Greg: "A dame was dead, but enough about her. The air was hot and heavy with wrong, making me thirsty. Thirsty for a tall drink of water."
Frank Rosetti: "I don't sell bridal diapers for nothing."
Greg: "He was kidding about the diapers, right?"
Sara: "Please tell me there's something more to this guys and cars thing beside the obvious penis-extension metaphors."
Greg: "So you want me to lie?"
Greg: "Sara ..."
Sara: "I didn't think you could see me."
Greg: "I can't ... but I know that Sidle scent."
Sara: "I'm going to take that as a compliment."
Hodges to Greg: "Good job, gas-hopper."
Hodges: "Know what makes human bones glow in the dark?"
Greg: "Love?"
"This neighborhood rains lead."
Hodges: "Some garlic bread? Nice Chianti, maybe?"
Greg: "Kiss my ass."
"When I was kid, I used to make bombs--little bombs."

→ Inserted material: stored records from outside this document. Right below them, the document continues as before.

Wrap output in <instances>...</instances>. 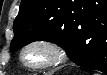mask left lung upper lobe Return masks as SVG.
Returning a JSON list of instances; mask_svg holds the SVG:
<instances>
[{"label":"left lung upper lobe","mask_w":107,"mask_h":75,"mask_svg":"<svg viewBox=\"0 0 107 75\" xmlns=\"http://www.w3.org/2000/svg\"><path fill=\"white\" fill-rule=\"evenodd\" d=\"M88 0H22L13 30L11 51L35 40H48L62 46L68 56H81L86 43L78 35L86 15L96 11Z\"/></svg>","instance_id":"5c2ea615"}]
</instances>
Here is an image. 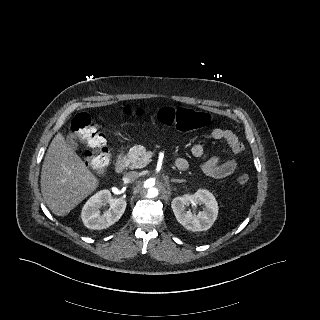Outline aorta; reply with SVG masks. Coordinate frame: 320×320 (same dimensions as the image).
I'll return each instance as SVG.
<instances>
[{
  "instance_id": "762f6f07",
  "label": "aorta",
  "mask_w": 320,
  "mask_h": 320,
  "mask_svg": "<svg viewBox=\"0 0 320 320\" xmlns=\"http://www.w3.org/2000/svg\"><path fill=\"white\" fill-rule=\"evenodd\" d=\"M161 185L158 178H145L142 183V195L149 200L156 199L160 194Z\"/></svg>"
}]
</instances>
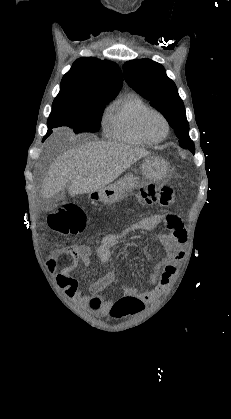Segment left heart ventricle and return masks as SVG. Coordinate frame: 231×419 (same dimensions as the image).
Returning <instances> with one entry per match:
<instances>
[{"label":"left heart ventricle","mask_w":231,"mask_h":419,"mask_svg":"<svg viewBox=\"0 0 231 419\" xmlns=\"http://www.w3.org/2000/svg\"><path fill=\"white\" fill-rule=\"evenodd\" d=\"M145 128L147 133L153 138H160L165 133V124L156 114H152L147 118Z\"/></svg>","instance_id":"b2bd125f"}]
</instances>
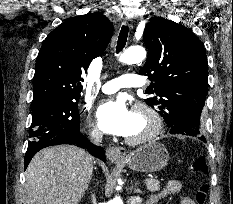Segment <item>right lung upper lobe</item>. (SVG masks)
I'll list each match as a JSON object with an SVG mask.
<instances>
[{
	"instance_id": "obj_1",
	"label": "right lung upper lobe",
	"mask_w": 233,
	"mask_h": 204,
	"mask_svg": "<svg viewBox=\"0 0 233 204\" xmlns=\"http://www.w3.org/2000/svg\"><path fill=\"white\" fill-rule=\"evenodd\" d=\"M113 25L104 15L89 13L70 18L44 40L36 59L32 105L78 99L82 75L106 49Z\"/></svg>"
}]
</instances>
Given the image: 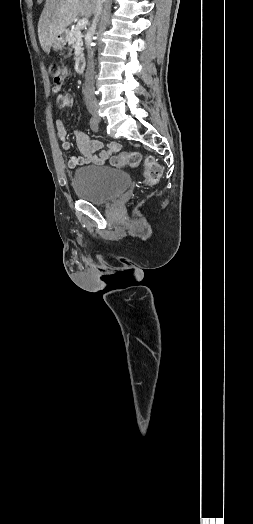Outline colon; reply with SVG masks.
Segmentation results:
<instances>
[{"label":"colon","instance_id":"5ec220e1","mask_svg":"<svg viewBox=\"0 0 253 524\" xmlns=\"http://www.w3.org/2000/svg\"><path fill=\"white\" fill-rule=\"evenodd\" d=\"M49 73L53 78L56 87H61L62 83L69 75V69L59 64H51L49 66ZM142 156L137 151H125L118 153L114 159L113 164L116 167H137L141 163ZM163 170L160 164L152 157H148L145 161V183L147 185L156 184L162 177Z\"/></svg>","mask_w":253,"mask_h":524}]
</instances>
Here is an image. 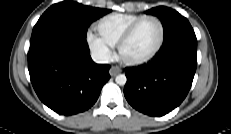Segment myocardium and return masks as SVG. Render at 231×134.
I'll use <instances>...</instances> for the list:
<instances>
[{
	"instance_id": "obj_1",
	"label": "myocardium",
	"mask_w": 231,
	"mask_h": 134,
	"mask_svg": "<svg viewBox=\"0 0 231 134\" xmlns=\"http://www.w3.org/2000/svg\"><path fill=\"white\" fill-rule=\"evenodd\" d=\"M147 20H153L155 21L160 28V38L158 41L157 46L155 47V49L146 57L140 58V59H126L125 57H123L122 55V50L124 48V46L129 42V40L133 37V35L135 34L136 30L138 29V27L145 21ZM164 40H165V27L163 22L156 16L153 15H146L141 17L140 19H138L136 22H134L127 30L126 32L123 34V36L120 38L118 44H117V49L118 52L120 54V56L122 57L123 61L130 66H139V65H143L146 64L148 62H150L152 59H154L156 57V55L160 52L163 44H164Z\"/></svg>"
}]
</instances>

"The evidence on the floor is, well, evidence."
"Welcome to the dark side of social networking."
"Nothing says I love you like process sugar."
"I let my fingers do the walking."
"An explosion and an alibi. All I want."
Dr. Ray Langston: "The new guy pays, right?"
Greg: "Only if he is smart."
Catherine: "Mr. and Mrs. Decomp?"
Greg: "Til death do the centrifuge."
Sara: "So how´s the world treating you?"
Greg: "You know, still being treated like the lab tech with the crazy hair."
"Thanks, Greg. No, thank you."
"Looks like Jack Sparrow has been here."
"If I can´t find a phone I´m gonna make one."
Nick: "It´s a little bit of a drive but don´t worry, Greg knows where it is."
Greg: "I thought you said you knew where it is."
"I´d never wrote a love poem to a girl that included the word death."
"We need to get your statement but first you need to brush your teeth."
"I guess you´re never too old. Especially with the blue pill. Guys, you know, who need the boost. Other guys."